4/ We think that studying DEA’s effect on functional and / or structural aspects of the mitochondrial respiratory chain complexes could be interesting, but we feel that it exceeds scope of the present study. Additionally, performing such studies would need much more time than the 10 days we were allotted for revision.

5/ Although mitochondrial fission is caused by DRP1, DEA’s effect on ΔΨ and mPT suggested that the observed fragmentation was due to diminished fusion rather than activated fission. Accordingly, we studied DEA’s effect on Opa1 release to the cytosol, and added the data to Figure 6. Also, we modified the Results, Discussion and Materials and Methods sections accordingly.

 

Round 2

Reviewer 2 Report

I

 

 

 

I thanks the authors for response, and for the tentative to improve the paper. I am sorry that they cannot add other experiments required, because they would have added interesting information to add to those already present in the literature.

• General consideration

My comment was referred in particular on metabolic heterogenety of different cancer cells, indeed if the authors have not the possibility to perform experiments on others/different cancer cell lines i suggest to specify in the title the use of B16F10 cells.

- Please clarify the figure 6.

Phosphorylation state of Akt and Bad were assessed in the whole -cell homogenate (indicate in the figure)

For Cyt c, Opa1 and Aif, to support the release of these proteins in the cytosol, their amount in the different fractions must be shown, the purity of fractions must be highlighted by accompanying these westerns to those of protein markers of the different fractions. I expect an increase in actin in the cytosol as well as an increase in histone in the nuclear fraction compared to whole cell homogenate.

 

Author Response

We thank the reviewer for raising our attention to the confusing legend of Figure 6. We modified the figure, and the text as follows:

We made the following modifications using Microsoft Word’s track changes function on the manuscript downloaded from https://susy.mdpi.com/user/manuscripts/resubmit/45d7bf9de30d69d80d6dd8785b064239

Line 235: After “prepared”, we inserted “whole-cell homogenate, and in parallel”

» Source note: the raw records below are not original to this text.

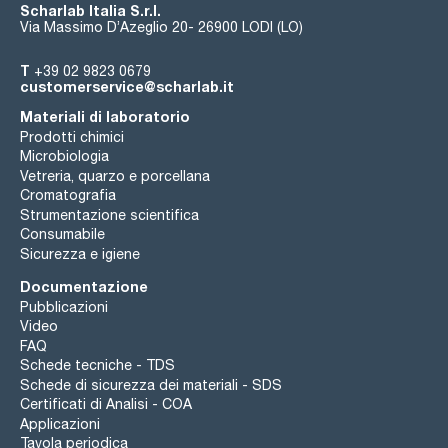
Scharlab Italia S.r.l.
Via Massimo D’Azeglio 20- 26900 LODI (LO)
T
+39 02 9823 0679
customerservice@scharlab.it
Materiali di laboratorio
Prodotti chimici
Microbiologia
Vetreria, quarzo e porcellana
Cromatografia
Strumentazione scientifica
Consumabile
Sicurezza e igiene
Documentazione
Pubblicazioni
Video
FAQ
Schede tecniche - TDS
Schede di sicurezza dei materiali - SDS
Certificati di Analisi - COA
Applicazioni
Tavola periodica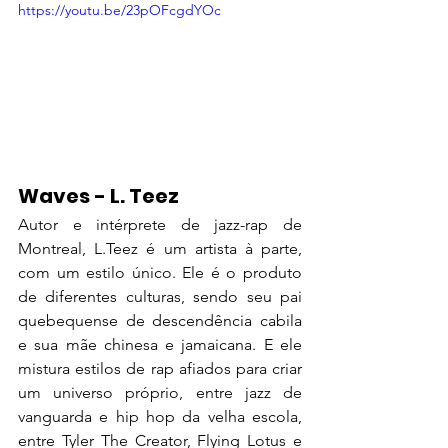
https://youtu.be/23pOFcgdYOc
Waves - L. Teez
Autor e intérprete de jazz-rap de 
Montreal, L.Teez é um artista à parte, 
com um estilo único. Ele é o produto 
de diferentes culturas, sendo seu pai 
quebequense de descendência cabila 
e sua mãe chinesa e jamaicana. E ele 
mistura estilos de rap afiados para criar 
um universo próprio, entre jazz de 
vanguarda e hip hop da velha escola, 
entre Tyler The Creator, Flying Lotus e 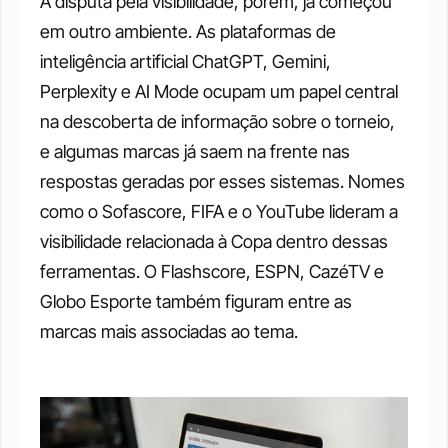
A disputa pela visibilidade, porém, já começou 
em outro ambiente. As plataformas de 
inteligência artificial ChatGPT, Gemini, 
Perplexity e AI Mode ocupam um papel central 
na descoberta de informação sobre o torneio, 
e algumas marcas já saem na frente nas 
respostas geradas por esses sistemas. Nomes 
como o Sofascore, FIFA e o YouTube lideram a 
visibilidade relacionada à Copa dentro dessas 
ferramentas. O Flashscore, ESPN, CazéTV e 
Globo Esporte também figuram entre as 
marcas mais associadas ao tema.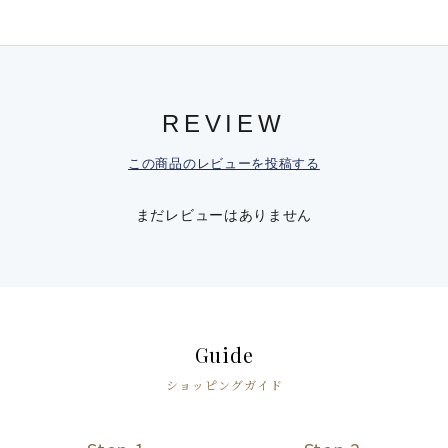
REVIEW
この商品のレビューを投稿する
まだレビューはありません
Guide
ショッピングガイド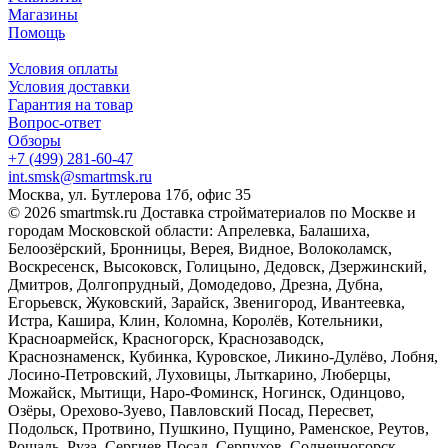
Магазины
Помощь
Условия оплаты
Условия доставки
Гарантия на товар
Вопрос-ответ
Обзоры
+7 (499) 281-60-47
int.smsk@smartmsk.ru
Москва, ул. Бутлерова 17б, офис 35
© 2026 smartmsk.ru Доставка стройматериалов по Москве и
городам Московской области: Апрелевка, Балашиха,
Белоозёрский, Бронницы, Верея, Видное, Волоколамск,
Воскресенск, Высоковск, Голицыно, Дедовск, Дзержинский,
Дмитров, Долгопрудный, Домодедово, Дрезна, Дубна,
Егорьевск, Жуковский, Зарайск, Звенигород, Ивантеевка,
Истра, Кашира, Клин, Коломна, Королёв, Котельники,
Красноармейск, Красногорск, Краснозаводск,
Краснознаменск, Кубинка, Куровское, Ликино-Дулёво, Лобня,
Лосино-Петровский, Луховицы, Лыткарино, Люберцы,
Можайск, Мытищи, Наро-Фоминск, Ногинск, Одинцово,
Озёры, Орехово-Зуево, Павловский Посад, Пересвет,
Подольск, Протвино, Пушкино, Пущино, Раменское, Реутов,
Рошаль, Руза, Сергиев Посад, Серпухов, Солнечногорск,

Line 236: We replaced “,” to “and”, and deleted “and mitochondrial”.

Line 237: We replaced “subcellular fractions” to “m”

Lines 247-248: We replaced Figure 6 to its revised version.

Line 252: After “homogenized”, we inserted “(Whole-cell). ”, and replaced “, and; finally” to Alternatively.

Line 253: We replaced “homogenates” to “harvested cells”.

Line 255: We replaced “,” to “and”; after “Opa1”, we inserted “were”.

Line 256: We replaced “and Aif” to “determined”, and replaced “and” to “, whereasthat of Aif was measured in the”.

Line 257: After “fraction”, we deleted “s, respectively, were measured”.

Line 258: We replaced “and” to “glyceraldehyde-3-phosphate dehydrogenase (GAPDH), in”.

Lines 259-261: After “fraction”, we deleted “,”; replaced “, while in” to “, ”; replaced “was used as a loading control, whereas” to “whereas in the nuclear fraction ”; replaced “a” to “loading”; and deleted “for the nuclear fraction histone H1 (HH1) were used as a loading control..”.

Line 448: In front of “and anti-actin”, we inserted “anti-GAPDH (1:2000, clone 6C5)”.

Lines 449-450: After “(Beverly, MA, USA)”, we inserted “but GAPDH that was from EMD Millipore Bioscience (Darmstadt, Germany).”.

Line 614: Below “FCS”, we inserted “GAPDH   Glyceraldehyde-3-phosphate dehydrogenase”.